WHAT THIS TASK INVOLVES -
Your task is to copy every line of the records below that contains "kişi".

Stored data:
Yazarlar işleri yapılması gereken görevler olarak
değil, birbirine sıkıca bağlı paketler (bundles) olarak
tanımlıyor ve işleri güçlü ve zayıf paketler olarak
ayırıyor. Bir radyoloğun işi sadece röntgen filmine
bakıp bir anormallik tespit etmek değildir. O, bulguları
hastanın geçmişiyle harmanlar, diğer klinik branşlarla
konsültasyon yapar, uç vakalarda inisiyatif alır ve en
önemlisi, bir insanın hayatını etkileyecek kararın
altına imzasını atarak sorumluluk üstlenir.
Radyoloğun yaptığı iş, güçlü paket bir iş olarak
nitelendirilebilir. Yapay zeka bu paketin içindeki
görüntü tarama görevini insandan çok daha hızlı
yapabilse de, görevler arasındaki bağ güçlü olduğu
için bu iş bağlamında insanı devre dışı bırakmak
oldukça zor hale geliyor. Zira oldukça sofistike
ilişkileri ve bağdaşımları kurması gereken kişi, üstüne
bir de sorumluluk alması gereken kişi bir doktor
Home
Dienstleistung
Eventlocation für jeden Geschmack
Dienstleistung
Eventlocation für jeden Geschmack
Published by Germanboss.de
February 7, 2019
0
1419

==

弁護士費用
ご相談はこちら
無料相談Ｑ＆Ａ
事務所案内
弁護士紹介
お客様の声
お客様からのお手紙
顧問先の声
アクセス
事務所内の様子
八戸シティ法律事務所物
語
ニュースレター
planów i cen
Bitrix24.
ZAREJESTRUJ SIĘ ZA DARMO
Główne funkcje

ANSWER -
ilişkileri ve bağdaşımları kurması gereken kişi, üstüne
bir de sorumluluk alması gereken kişi bir doktor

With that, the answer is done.